Quelles sont les aides pour une femme enceinte ? information fournie par Boursorama avec LabSense 01/08/2026 à 08:30
Des soins pris en charge et un suivi médical sécurisé
C’est l’un des grands piliers de la protection des femmes enceintes : dès le 6ᵉ mois, l’Assurance maladie prend en charge à 100 % tous les frais médicaux liés à la grossesse, mais aussi ceux qui n’ont rien à voir avec elle. Consultations, analyses, hospitalisation, accouchement… tout est couvert jusqu’à douze jours après la naissance. Avant cela, les deux premières échographies sont remboursées à 70 %, la troisième à 100 %. Pour les futures mamans qui ne disposent pas encore d’une couverture sociale, la PUMA (Protection Universelle Maladie) peut être demandée après trois mois de résidence stable en France. Et pour un accompagnement plus humain, les centres PMI (Protection Maternelle et Infantile) proposent un suivi gratuit, des conseils, et parfois même des ateliers pour préparer l’arrivée du bébé. Une ressource précieuse, notamment pour les futures mamans isolées ou en situation de précarité.
Prime à la naissance, RSA majoré, congé maternité : le trio gagnant
Côté finances, plusieurs dispositifs viennent soutenir les familles. La prime à la naissance, versée au 7ᵉ mois, aide à absorber les premières dépenses (poussette, lit, vêtements…). Elle dépend des ressources du foyer et s’inscrit dans le dispositif PAJE (Prestation d’Accueil du Jeune Enfant), qui comprend aussi l’allocation de base versée jusqu’aux trois ans de l’enfant. Pour les femmes aux revenus modestes, le RSA majoré constitue un véritable coup de pouce : il peut être accordé dès la grossesse, même si la future maman a moins de 25 ans ou n’a pas d’activité professionnelle. Si elle travaille, la prime d’activité peut également compléter ses revenus. Le congé maternité, lui, est indemnisé sans délai de carence, avec des indemnités journalières pouvant dépasser 100 € par jour selon la situation professionnelle. Enfin, après la naissance, la PreParE (Prestation Partagée d’Éducation de l’Enfant) permet de réduire ou d’arrêter son activité pour s’occuper de l’enfant, tout en percevant une allocation.

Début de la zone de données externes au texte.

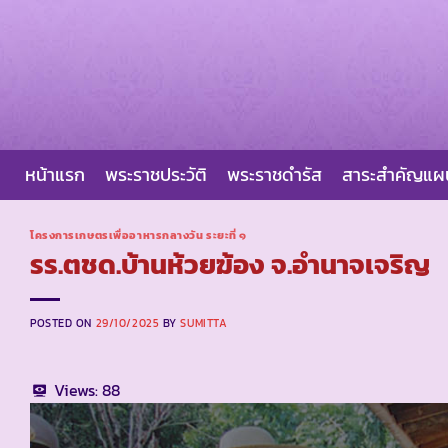
Skip
to
content
หน้าแรก
พระราชประวัติ
พระราชดำรัส
สาระสำคัญแ
โครงการเกษตรเพื่ออาหารกลางวัน ระยะที่ ๑
รร.ตชด.บ้านห้วยฆ้อง จ.อำนาจเจริญ
POSTED ON
29/10/2025
BY
SUMITTA
Views:
88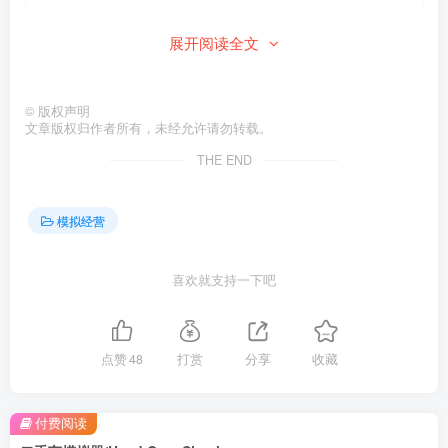
此处内容已隐藏，请付费后查看
展开阅读全文
©
版权声明
文章版权归作者所有，未经允许请勿转载。
THE END
模拟经营
喜欢就支持一下吧
点赞
48
打赏
分享
收藏
付费阅读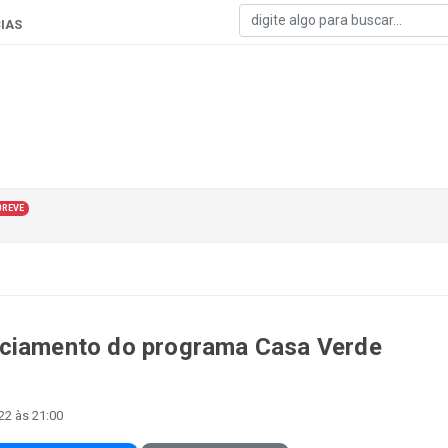
IAS
BREVE
nciamento do programa Casa Verde
22 às 21:00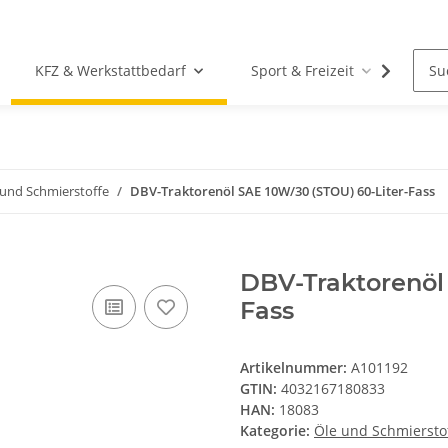
KFZ & Werkstattbedarf
Sport & Freizeit
Tier
 und Schmierstoffe
DBV-Traktorenöl SAE 10W/30 (STOU) 60-Liter-Fass
DBV-Traktorenöl 
Fass
Artikelnummer:
A101192
GTIN:
4032167180833
HAN:
18083
Kategorie:
Öle und Schmiersto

Logement, garde, aides locales : les soutiens qui font la différence
Au-delà des aides nationales, d’autres dispositifs peuvent alléger le quotidien. Les familles qui déménagent à l’arrivée d’un troisième enfant peuvent bénéficier d’une prime de déménagement, à condition de percevoir l’APL (Aide Personnalisée au Logement) ou l’ALF (Allocation de Logement Familial). Pour la garde, le CMG (Complément de libre choix du mode de garde) prend en charge une partie des frais d’assistante maternelle, de garde à domicile ou de micro-crèche. Enfin, les CCAS et les collectivités locales proposent souvent des aides ponctuelles : bons alimentaires, soutien d’urgence, accompagnement social… Un filet discret mais précieux pour les femmes enceintes en difficulté.